## Information shown
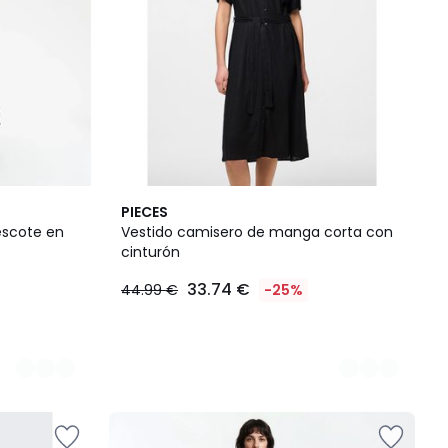
2
PIECES
Colores
 escote en
Vestido camisero de manga corta con
cinturón
33.74 €
44.99 €
-25%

## Work to complete
Repeat every line of the data above exactly, but drop the pictures.

## Your solution
2
PIECES
Colores
 escote en
Vestido camisero de manga corta con
cinturón
33.74 €
44.99 €
-25%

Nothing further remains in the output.